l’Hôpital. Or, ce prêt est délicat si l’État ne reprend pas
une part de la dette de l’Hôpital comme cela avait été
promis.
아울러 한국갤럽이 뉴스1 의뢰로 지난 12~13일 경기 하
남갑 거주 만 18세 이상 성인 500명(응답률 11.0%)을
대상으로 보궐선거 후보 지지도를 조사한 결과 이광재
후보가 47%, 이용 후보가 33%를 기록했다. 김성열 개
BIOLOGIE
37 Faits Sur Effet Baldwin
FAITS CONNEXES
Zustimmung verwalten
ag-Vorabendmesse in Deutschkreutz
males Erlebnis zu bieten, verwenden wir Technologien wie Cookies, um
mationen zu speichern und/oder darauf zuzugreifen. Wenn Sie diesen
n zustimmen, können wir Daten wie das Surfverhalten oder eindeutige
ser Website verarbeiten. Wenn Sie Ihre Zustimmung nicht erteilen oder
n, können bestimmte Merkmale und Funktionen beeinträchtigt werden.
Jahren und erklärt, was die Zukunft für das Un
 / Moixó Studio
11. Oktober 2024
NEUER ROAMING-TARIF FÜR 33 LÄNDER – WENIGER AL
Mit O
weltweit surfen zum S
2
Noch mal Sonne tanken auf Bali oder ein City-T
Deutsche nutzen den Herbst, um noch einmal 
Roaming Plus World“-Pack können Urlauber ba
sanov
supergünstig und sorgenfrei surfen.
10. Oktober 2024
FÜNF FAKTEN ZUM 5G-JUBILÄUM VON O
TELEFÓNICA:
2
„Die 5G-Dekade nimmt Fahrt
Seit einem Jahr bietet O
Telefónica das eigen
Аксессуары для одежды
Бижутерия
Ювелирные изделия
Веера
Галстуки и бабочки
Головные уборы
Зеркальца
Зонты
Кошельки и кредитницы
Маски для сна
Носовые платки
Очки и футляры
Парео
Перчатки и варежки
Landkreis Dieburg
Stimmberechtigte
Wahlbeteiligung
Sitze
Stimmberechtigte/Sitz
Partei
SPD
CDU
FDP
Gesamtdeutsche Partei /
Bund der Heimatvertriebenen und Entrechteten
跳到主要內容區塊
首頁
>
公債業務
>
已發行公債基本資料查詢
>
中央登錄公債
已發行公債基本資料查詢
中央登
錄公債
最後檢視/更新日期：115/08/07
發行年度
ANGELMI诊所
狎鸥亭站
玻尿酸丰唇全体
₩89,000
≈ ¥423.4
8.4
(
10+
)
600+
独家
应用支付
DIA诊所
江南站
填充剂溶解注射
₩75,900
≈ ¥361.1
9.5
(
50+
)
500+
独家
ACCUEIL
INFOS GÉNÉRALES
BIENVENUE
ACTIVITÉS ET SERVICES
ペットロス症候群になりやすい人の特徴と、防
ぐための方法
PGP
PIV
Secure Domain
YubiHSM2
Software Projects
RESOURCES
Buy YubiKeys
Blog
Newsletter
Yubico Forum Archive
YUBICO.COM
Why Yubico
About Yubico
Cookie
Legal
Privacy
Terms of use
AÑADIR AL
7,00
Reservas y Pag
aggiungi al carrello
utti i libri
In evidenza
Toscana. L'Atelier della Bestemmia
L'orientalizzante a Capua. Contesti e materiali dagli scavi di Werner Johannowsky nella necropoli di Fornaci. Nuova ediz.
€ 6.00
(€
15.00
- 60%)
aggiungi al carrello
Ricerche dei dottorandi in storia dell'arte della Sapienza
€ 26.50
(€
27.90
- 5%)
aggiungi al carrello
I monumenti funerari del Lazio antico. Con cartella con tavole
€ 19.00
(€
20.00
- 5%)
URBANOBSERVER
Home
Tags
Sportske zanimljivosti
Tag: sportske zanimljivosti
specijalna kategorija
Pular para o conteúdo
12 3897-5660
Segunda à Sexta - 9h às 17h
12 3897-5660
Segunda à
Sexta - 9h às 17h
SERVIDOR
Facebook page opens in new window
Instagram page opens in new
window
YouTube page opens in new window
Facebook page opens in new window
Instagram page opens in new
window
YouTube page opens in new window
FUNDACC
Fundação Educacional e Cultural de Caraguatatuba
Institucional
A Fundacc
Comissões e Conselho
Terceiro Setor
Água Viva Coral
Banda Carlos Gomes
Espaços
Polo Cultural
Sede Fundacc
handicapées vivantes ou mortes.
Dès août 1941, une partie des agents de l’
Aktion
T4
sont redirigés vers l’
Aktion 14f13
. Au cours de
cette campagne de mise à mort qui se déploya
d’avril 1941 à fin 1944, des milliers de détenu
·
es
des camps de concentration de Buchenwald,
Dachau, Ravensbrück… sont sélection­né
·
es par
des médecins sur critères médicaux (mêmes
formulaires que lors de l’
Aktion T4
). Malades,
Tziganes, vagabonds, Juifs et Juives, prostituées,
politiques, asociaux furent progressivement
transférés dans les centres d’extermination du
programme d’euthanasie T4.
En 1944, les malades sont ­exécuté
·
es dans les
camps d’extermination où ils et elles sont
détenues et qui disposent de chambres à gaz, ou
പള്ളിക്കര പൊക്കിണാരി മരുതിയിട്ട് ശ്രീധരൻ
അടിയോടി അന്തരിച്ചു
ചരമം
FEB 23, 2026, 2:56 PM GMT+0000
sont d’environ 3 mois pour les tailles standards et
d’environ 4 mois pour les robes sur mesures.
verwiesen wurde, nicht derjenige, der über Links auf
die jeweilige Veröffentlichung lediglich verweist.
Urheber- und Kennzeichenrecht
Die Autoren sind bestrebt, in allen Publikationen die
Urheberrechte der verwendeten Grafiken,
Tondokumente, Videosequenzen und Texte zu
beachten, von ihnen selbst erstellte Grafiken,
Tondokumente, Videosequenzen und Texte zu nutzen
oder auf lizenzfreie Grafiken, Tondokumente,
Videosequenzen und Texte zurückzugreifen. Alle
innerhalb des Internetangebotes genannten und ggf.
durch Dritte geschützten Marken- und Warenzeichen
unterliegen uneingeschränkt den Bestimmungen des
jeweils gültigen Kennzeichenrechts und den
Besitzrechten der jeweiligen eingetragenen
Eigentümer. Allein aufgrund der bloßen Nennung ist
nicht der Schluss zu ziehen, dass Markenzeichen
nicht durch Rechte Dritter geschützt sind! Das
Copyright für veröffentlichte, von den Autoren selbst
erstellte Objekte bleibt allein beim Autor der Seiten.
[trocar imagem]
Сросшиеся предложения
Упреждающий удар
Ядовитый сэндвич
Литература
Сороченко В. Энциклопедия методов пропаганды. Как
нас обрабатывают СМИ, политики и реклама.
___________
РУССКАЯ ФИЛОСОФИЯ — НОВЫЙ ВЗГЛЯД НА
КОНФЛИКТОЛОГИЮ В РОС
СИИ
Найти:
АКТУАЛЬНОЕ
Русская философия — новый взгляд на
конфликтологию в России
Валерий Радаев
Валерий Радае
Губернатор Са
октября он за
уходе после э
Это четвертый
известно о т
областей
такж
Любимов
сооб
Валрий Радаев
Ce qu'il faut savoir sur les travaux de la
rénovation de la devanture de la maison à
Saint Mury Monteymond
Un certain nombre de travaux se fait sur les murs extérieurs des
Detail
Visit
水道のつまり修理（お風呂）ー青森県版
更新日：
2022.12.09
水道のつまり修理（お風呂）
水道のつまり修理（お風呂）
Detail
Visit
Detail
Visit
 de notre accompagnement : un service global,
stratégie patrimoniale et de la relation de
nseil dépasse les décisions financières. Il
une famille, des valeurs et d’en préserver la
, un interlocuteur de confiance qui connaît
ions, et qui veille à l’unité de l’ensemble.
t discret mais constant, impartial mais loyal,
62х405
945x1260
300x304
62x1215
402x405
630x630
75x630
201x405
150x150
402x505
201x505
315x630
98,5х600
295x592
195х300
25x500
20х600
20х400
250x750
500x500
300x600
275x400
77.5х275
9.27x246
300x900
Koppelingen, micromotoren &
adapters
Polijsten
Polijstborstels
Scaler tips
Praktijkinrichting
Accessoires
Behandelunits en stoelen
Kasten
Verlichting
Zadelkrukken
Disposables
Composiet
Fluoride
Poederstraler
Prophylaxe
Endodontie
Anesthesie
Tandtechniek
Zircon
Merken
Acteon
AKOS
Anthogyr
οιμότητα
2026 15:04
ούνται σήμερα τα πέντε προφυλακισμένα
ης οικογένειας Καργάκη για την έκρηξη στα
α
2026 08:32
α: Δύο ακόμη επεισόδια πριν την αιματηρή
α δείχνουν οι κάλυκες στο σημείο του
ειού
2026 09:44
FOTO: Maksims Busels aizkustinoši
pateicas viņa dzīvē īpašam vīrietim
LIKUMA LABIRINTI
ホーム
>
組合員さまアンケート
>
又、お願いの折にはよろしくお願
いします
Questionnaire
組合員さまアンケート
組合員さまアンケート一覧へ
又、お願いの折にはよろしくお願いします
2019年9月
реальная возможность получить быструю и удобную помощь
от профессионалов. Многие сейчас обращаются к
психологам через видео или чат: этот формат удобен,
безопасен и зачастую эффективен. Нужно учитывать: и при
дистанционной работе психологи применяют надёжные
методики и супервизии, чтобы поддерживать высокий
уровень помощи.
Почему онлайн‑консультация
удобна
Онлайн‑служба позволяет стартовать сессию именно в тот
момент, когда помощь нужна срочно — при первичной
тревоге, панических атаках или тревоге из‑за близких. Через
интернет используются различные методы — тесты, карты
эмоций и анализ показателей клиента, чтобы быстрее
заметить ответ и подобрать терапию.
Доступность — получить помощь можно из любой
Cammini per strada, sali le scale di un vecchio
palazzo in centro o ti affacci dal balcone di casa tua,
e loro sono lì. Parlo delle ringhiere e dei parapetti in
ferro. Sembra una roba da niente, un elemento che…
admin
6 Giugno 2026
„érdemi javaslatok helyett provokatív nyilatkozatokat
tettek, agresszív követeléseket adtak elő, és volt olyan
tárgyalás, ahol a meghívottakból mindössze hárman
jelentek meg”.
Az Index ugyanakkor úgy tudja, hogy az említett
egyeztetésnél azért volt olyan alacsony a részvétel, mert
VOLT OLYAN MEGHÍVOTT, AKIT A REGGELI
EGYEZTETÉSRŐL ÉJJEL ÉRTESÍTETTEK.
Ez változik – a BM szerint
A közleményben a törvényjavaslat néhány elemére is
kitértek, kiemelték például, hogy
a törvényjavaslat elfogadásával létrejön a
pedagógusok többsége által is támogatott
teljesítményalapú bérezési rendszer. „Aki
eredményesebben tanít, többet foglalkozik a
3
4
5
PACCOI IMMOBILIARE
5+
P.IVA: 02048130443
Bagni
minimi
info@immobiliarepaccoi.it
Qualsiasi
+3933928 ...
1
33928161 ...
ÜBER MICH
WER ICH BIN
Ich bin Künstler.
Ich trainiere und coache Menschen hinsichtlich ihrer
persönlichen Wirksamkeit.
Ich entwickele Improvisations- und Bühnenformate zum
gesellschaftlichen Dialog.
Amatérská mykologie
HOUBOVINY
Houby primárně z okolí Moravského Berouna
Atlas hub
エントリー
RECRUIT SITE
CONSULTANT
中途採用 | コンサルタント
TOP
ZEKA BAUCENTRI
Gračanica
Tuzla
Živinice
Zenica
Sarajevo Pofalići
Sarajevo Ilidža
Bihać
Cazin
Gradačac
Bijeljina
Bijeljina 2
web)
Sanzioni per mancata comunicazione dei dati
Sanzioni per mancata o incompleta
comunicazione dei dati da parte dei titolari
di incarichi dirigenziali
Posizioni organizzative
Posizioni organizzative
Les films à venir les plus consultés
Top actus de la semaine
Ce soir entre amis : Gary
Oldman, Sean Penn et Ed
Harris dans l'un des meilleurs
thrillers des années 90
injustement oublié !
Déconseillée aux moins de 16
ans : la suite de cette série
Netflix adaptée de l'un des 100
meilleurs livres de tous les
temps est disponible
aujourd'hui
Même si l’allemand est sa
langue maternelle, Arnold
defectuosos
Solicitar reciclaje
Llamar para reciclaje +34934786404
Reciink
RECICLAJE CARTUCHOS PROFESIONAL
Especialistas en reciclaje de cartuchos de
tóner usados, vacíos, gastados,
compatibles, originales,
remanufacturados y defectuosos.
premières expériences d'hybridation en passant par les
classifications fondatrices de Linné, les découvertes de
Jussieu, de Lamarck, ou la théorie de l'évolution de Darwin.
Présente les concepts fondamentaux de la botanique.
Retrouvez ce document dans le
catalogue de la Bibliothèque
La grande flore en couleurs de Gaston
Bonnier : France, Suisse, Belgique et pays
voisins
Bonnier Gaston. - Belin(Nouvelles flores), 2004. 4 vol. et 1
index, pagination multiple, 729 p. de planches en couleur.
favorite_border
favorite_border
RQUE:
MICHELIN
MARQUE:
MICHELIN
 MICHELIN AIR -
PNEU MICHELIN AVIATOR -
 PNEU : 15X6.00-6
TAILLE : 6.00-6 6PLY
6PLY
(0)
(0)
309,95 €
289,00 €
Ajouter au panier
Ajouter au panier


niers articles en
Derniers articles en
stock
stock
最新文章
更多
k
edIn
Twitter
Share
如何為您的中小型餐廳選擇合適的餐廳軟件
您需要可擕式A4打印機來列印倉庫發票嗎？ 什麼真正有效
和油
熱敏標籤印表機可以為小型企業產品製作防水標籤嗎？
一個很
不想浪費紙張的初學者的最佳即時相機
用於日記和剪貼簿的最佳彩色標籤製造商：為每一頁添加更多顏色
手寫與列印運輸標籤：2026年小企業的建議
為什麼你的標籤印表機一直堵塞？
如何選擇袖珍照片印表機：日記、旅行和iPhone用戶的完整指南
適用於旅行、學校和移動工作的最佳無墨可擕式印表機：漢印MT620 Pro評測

============

**Aim of the exercise**. Please return a copy of each line in the entries that has the string "Sexta".

**Solution to the problem**.
Segunda à Sexta - 9h às 17h
Sexta - 9h às 17h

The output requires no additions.